Under-Secretary-General for Humanitarian Affairs Kenzo Oshima today appealed to donors for just over $61 million to enable the United Nations Office for the Coordination of Humanitarian Affairs (OCHA) to finance its activities throughout the world.
“ More than ever, OCHA’s role as coordinator of humanitarian assistance efforts is critical to the success of emergency response,” Oshima, who is also Emergency Relief Coordinator, said.
Out of a total of US$ 70 million only US$ 9 million or 12 percent is covered by the regular UN budget. The remaining funds need to be raised from donor contributions, OCHA said.
OCHA has doubled its field presence in five years to 34 countries, reflecting the massive increase in conflicts and natural disasters. In 2002, OCHA plans to establish regional support offices for Central and East Africa and West Africa as well as strengthen disaster response capacity in Africa, Asia and Latin America.
But OCHA’s field presence is not static, according to Assistant Emergency Relief Coordinator Ross Mountain, and it does not hesitate to close down field offices when appropriate.
“We are in the business of getting out of the humanitarian assistance field to pave the way for transitions to reconstruction and development,” Mountain told donors in Geneva today. “In this vein, we closed our office in Rwanda and Congo Brazaville. He added that the office, which helped to coordinate response to the drought in the Horn of Africa, “was also closed as the mandate ended.”
One of the OCHA’s priority areas is rapid and effective response to emergencies and OCHA does now have some staff ready to deploy to disaster sites “at a moment’s notice,” according to Mountain.
OCHA’s response to the recent eruption of Mount Nyirangongo in the Democratic Republic of Congo (DRC), an area plagued by armed conflict, was cited by Mountain as an example of its institutional strength.
“Within 72 hours of the event [volcanic eruption], thanks to redeployments from headquarters and country offices, OCHA had a total of 14 staff on the ground,” Mountain said.
During 2001 OCHA responded to a total of 72 natural disasters, including floods, drought, oil spills, earthquakes, cold waves, volcanoes and hurricanes.
The Chief of OCHA’s Advocacy, External Relations and Information Management Branch, Opia Kumah, said that he wanted to boost OCHA’s advocacy initiatives at field level to ensure that the appropriate media coverage is received.

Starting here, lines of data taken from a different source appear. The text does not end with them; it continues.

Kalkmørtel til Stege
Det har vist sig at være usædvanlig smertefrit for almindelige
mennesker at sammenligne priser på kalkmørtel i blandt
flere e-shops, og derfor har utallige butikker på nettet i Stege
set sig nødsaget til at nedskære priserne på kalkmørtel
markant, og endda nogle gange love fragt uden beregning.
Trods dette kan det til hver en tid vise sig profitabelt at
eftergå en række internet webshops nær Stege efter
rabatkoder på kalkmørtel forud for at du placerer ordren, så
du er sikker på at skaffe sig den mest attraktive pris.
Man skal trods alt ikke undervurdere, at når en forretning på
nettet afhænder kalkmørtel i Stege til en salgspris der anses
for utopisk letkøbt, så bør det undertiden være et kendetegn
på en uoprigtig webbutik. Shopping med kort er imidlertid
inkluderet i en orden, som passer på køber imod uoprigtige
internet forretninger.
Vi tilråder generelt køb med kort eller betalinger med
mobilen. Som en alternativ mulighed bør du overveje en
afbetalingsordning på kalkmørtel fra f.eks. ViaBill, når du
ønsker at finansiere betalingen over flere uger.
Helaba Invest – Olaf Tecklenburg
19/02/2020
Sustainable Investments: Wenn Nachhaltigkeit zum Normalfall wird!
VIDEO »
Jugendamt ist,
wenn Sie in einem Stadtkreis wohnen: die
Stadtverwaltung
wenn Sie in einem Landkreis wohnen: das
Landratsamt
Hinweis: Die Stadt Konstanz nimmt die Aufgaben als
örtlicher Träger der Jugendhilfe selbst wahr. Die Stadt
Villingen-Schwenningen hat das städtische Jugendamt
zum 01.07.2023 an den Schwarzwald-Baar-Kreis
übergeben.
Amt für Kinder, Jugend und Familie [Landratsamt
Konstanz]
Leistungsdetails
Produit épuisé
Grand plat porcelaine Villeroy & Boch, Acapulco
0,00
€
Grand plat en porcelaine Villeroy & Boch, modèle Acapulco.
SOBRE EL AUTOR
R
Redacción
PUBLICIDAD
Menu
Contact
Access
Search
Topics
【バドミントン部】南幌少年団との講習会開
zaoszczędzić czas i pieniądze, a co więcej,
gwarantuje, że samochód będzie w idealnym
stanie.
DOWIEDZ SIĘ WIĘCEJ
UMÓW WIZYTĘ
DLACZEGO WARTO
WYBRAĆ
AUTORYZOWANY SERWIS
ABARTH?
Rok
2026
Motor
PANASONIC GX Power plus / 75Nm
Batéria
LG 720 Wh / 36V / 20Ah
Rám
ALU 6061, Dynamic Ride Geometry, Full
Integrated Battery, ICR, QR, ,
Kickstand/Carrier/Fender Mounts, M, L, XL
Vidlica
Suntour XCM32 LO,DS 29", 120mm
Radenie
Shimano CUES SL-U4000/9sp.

“We want to be on the cutting edge in providing advocacy support to natural disaster response,” Kumah said.
Strengthened capacity for information management and communication technology is another priority area, according to OCHA managers.

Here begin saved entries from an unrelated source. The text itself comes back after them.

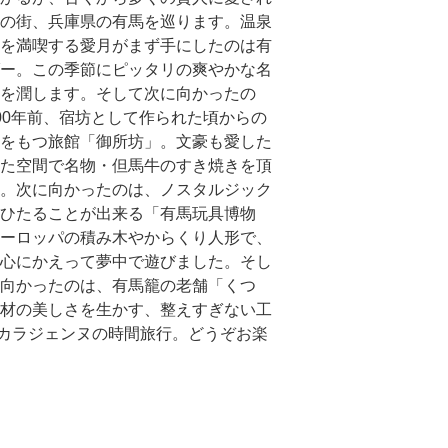
の街、兵庫県の有馬を巡ります。温泉
を満喫する愛月がまず手にしたのは有
ー。この季節にピッタリの爽やかな名
を潤します。そして次に向かったの
00年前、宿坊として作られた頃からの
をもつ旅館「御所坊」。文豪も愛した
た空間で名物・但馬牛のすき焼きを頂
。次に向かったのは、ノスタルジック
ひたることが出来る「有馬玩具博物
ーロッパの積み木やからくり人形で、
心にかえって夢中で遊びました。そし
向かったのは、有馬籠の老舗「くつ
材の美しさを生かす、整えすぎない工
カラジェンヌの時間旅行。どうぞお楽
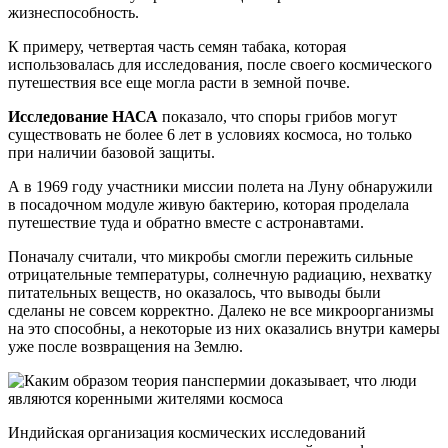
жизнеспособность.
К примеру, четвертая часть семян табака, которая
использовалась для исследования, после своего космического
путешествия все еще могла расти в земной почве.
Исследование НАСА
показало, что споры грибов могут
существовать не более 6 лет в условиях космоса, но только
при наличии базовой защиты.
А в 1969 году участники миссии полета на Луну обнаружили
в посадочном модуле живую бактерию, которая проделала
путешествие туда и обратно вместе с астронавтами.
Поначалу считали, что микробы смогли пережить сильные
отрицательные температуры, солнечную радиацию, нехватку
питательных веществ, но оказалось, что выводы были
сделаны не совсем корректно. Далеко не все микроорганизмы
на это способны, а некоторые из них оказались внутри камеры
уже после возвращения на Землю.
Индийская организация космических исследований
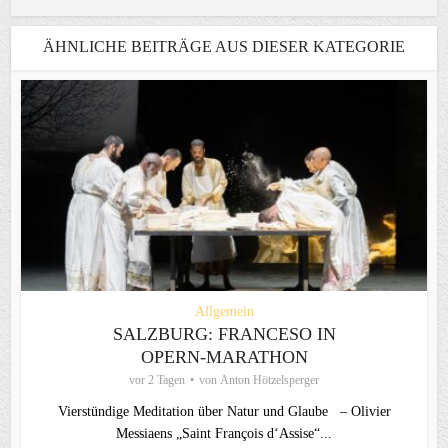
ÄHNLICHE BEITRÄGE AUS DIESER KATEGORIE
Allgemein
SALZBURG: FRANCESO IN
OPERN-MARATHON
vor 2 Tagen
von
Anton Hötzelsperger
Vierstündige Meditation über Natur und Glaube – Olivier
Messiaens „Saint François d‘Assise“...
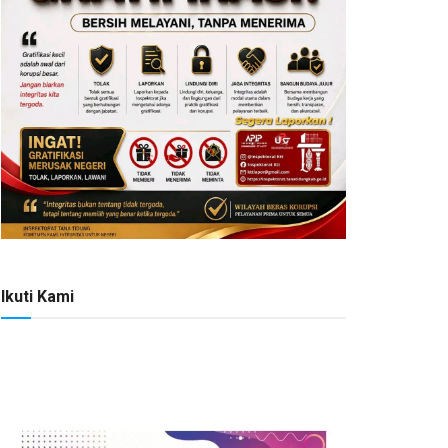
Ikuti Kami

“ We are in the process of finalising an internal accounting system… to provide donors with more timely financial reports in the future,” OCHA New York Director Ed Tsui said.
Policy development is also outlined as a key area. This includes integrating the protection of civilians into the work of the UN, developing an agreed methodology for reviewing the humanitarian impact of sanctions, defining how humanitarian and relief actions contribute to the processes of conflict prevention and peace-building, providing better support in the management of natural disasters and conducting lessons learned exercises.
“Two immediate exercises are planned to review our involvement in and response to Afghanistan and [the volcanic eruption in] Goma,” Tsui said.